Data Analysis for Spectral Editing
Richard A. E. Edden1

1Russell H Morgan Department of Radiology and Radiological Science, The Johns Hopkins University School of Medicine, Baltimore, MD, United States

Synopsis

This presentation will cover the major steps required for the analysis of edited spectra, which include the standard steps used for all spectroscopy (Fourier transformation, windowing/filtering, integration/fitting) and some steps that are specifically required by editing (subtraction, frequency-and-phase correction of time-resolved data).

Introduction

The proton magnetic resonance spectrum suffers from limited dispersion of signals along the chemical shift axis, leading to substantial overlap of signals from metabolites present at potentially detectable levels. Spectral editing addresses this overlap problem by reducing the number of signals in the spectrum, resolving particular signals of interest. Low-concentration metabolites with coupled spin systems that benefit from edited detection include gamma aminobutyric acid (GABA), glutathione (GSH), lactate (Lac), and N-acetyl aspartyl glutamate (NAAG). The most widely used editing approach is J-difference editing, in which two experiments are acquired that differ in their treatment of a known scalar coupling within a molecule of interest. Frequency-selective pulses can be applied in one experiment, so as to refocus evolution of the coupling, and not in the other, so that the coupling evolves throughout the echo time. The difference between these two experiment will be a spectrum which only contains signals that are impacted by the editing pulses. The accurate subtraction of unedited signals is the main special processing requirement for edited data. In this presentation, we will cover the major steps required for the analysis of edited spectra, which include the standard steps used for all spectroscopy (Fourier transformation, windowing/filtering, integration/fitting) and some steps that are specifically required by editing (subtraction, frequency-and-phase correction of time-resolved data).
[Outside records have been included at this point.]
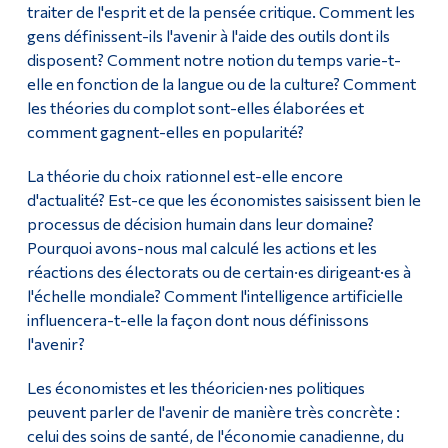
traiter de l'esprit et de la pensée critique. Comment les
gens définissent-ils l'avenir à l'aide des outils dont ils
disposent? Comment notre notion du temps varie-t-
elle en fonction de la langue ou de la culture? Comment
les théories du complot sont-elles élaborées et
comment gagnent-elles en popularité?
La théorie du choix rationnel est-elle encore
d'actualité? Est-ce que les économistes saisissent bien le
processus de décision humain dans leur domaine?
Pourquoi avons-nous mal calculé les actions et les
réactions des électorats ou de certain·es dirigeant·es à
l'échelle mondiale? Comment l'intelligence artificielle
influencera-t-elle la façon dont nous définissons
l'avenir?
Les économistes et les théoricien·nes politiques
peuvent parler de l'avenir de manière très concrète :
celui des soins de santé, de l'économie canadienne, du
Overview of Data processing

Data acquired in J-difference-edited experiments are stored in the time domain, without signal averaging, as an interleaved series of editing-on and editing-off. In general, such data require a number of processing steps to yield spectra and ultimately concentration estimates: down-sampling; coil combination; windowing; Fourier transformation; frequency-and-phase correction of individual transients; time averaging of editing-off and editing-on spectra; quantification.

Processing applied to all MRS data

We will briefly discuss the steps applied to all MRS data, with emphasis on the steps whose parameters and order differ for edited data.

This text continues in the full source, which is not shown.